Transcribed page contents
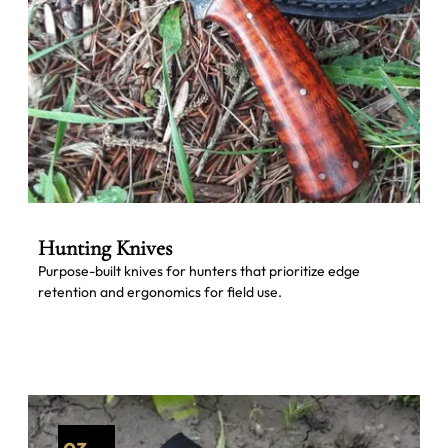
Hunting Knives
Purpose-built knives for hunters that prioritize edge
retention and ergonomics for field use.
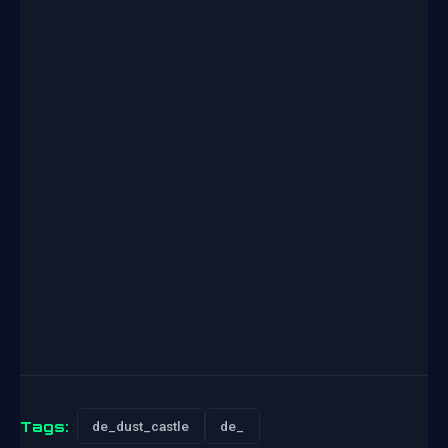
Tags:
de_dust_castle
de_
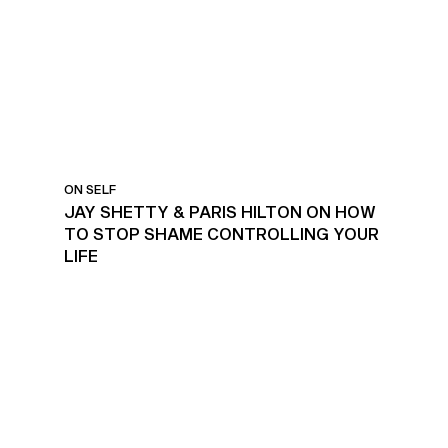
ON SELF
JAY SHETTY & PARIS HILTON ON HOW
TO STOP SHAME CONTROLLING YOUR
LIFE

==

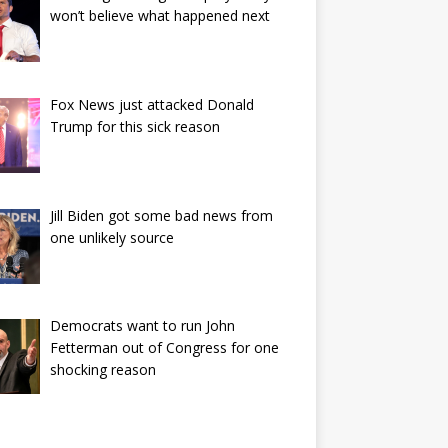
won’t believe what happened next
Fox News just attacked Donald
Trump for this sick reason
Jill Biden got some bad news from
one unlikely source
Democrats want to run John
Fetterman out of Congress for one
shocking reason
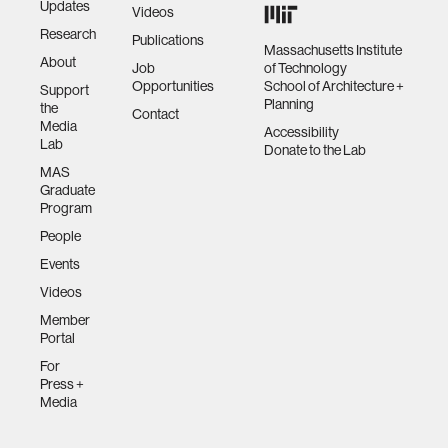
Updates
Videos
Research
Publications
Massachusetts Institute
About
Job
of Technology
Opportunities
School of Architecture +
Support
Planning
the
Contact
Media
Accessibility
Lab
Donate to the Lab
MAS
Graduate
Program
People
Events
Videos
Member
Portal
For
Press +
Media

_What to produce_
Some lines of the data above may hold the word "reason"; state how many do, and give only that number.

_Solution for this exercise_
2